Below are some records. Say how many of their lines include the string "BNDES", giving only the number.

[Data listing]

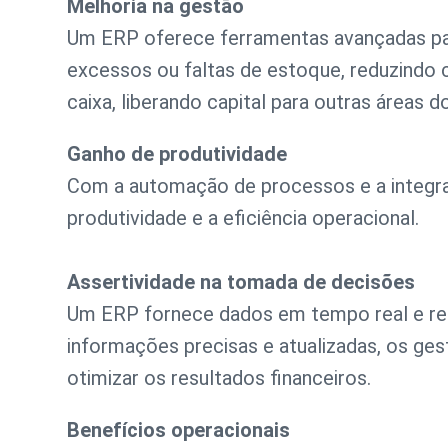
Melhoria na gestão
Um ERP oferece ferramentas avançadas para
excessos ou faltas de estoque, reduzindo 
caixa, liberando capital para outras áreas d
Ganho de produtividade
Com a automação de processos e a integra
produtividade e a eficiência operacional.
Assertividade na tomada de decisões
Um ERP fornece dados em tempo real e rel
informações precisas e atualizadas, os ges
otimizar os resultados financeiros.
Benefícios operacionais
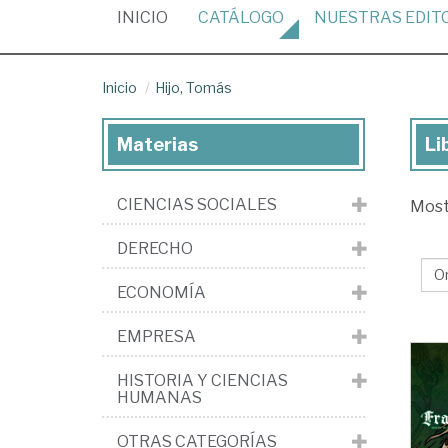
(CURRENT)
INICIO
CATÁLOGO
NUESTRAS
EDIT
Inicio
Hijo, Tomás
Materias
Li
Lib
de
CIENCIAS SOCIALES
Mos
Hij
To
DERECHO
ECONOMÍA
EMPRESA
HISTORIA Y CIENCIAS
HUMANAS
OTRAS CATEGORÍAS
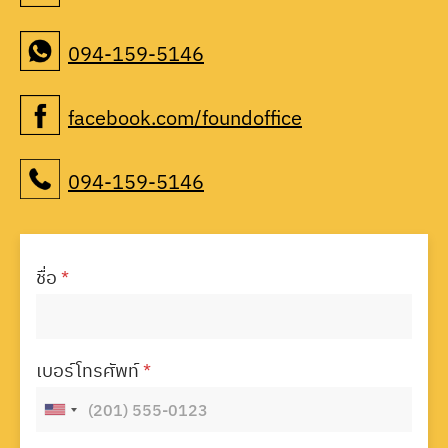
094-159-5146
facebook.com/foundoffice
094-159-5146
ชื่อ
*
เบอร์โทรศัพท์
*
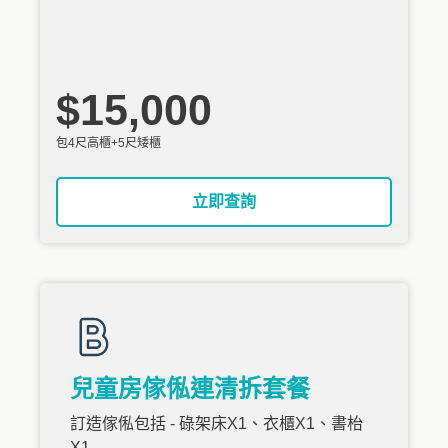
$15,000
包4尺高櫃+5尺矮櫃
立即查詢
兒童房傢俬連清拆套餐
訂造傢俬包括 - 碌架床X1、衣櫃X1、書枱
X1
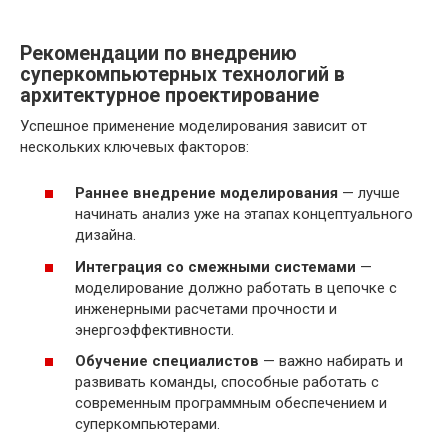
Рекомендации по внедрению
суперкомпьютерных технологий в
архитектурное проектирование
Успешное применение моделирования зависит от
нескольких ключевых факторов:
Раннее внедрение моделирования
— лучше
начинать анализ уже на этапах концептуального
дизайна.
Интеграция со смежными системами
—
моделирование должно работать в цепочке с
инженерными расчетами прочности и
энергоэффективности.
Обучение специалистов
— важно набирать и
развивать команды, способные работать с
современным программным обеспечением и
суперкомпьютерами.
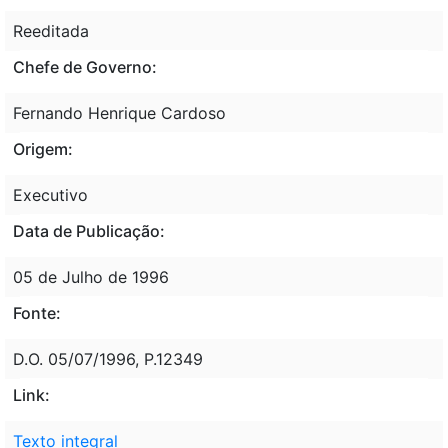
Reeditada
Chefe de Governo:
Fernando Henrique Cardoso
Origem:
Executivo
Data de Publicação:
05 de Julho de 1996
Fonte:
D.O. 05/07/1996, P.12349
Link:
Texto integral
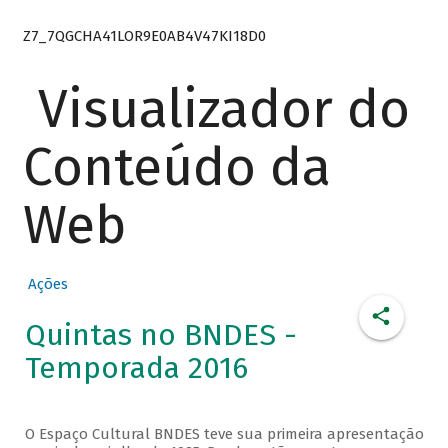
Z7_7QGCHA41LOR9E0AB4V47KI18D0
Visualizador do
Conteúdo da
Web
Ações
Quintas no BNDES -
Temporada 2016
O Espaço Cultural BNDES teve sua primeira apresentação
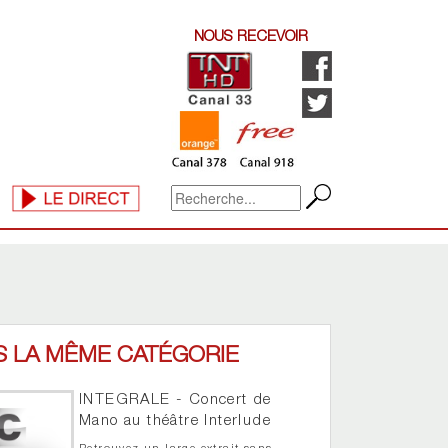
NOUS RECEVOIR
S LA MÊME CATÉGORIE
INTEGRALE - Concert de
Mano au théâtre Interlude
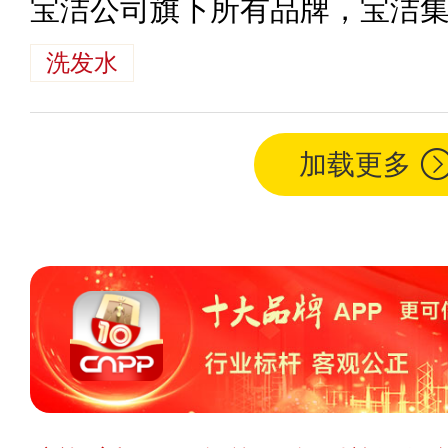
宝洁公司旗下所有品牌，宝洁
洗发水
加载更多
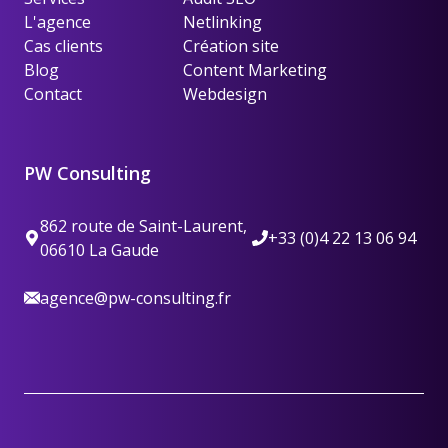
L'agence
Netlinking
Cas clients
Création site
Blog
Content Marketing
Contact
Webdesign
PW Consulting
862 route de Saint-Laurent,
+33 (0)4 22 13 06 94
06610 La Gaude
agence@pw-consulting.fr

[/Data listing]

• **Exercise result**
2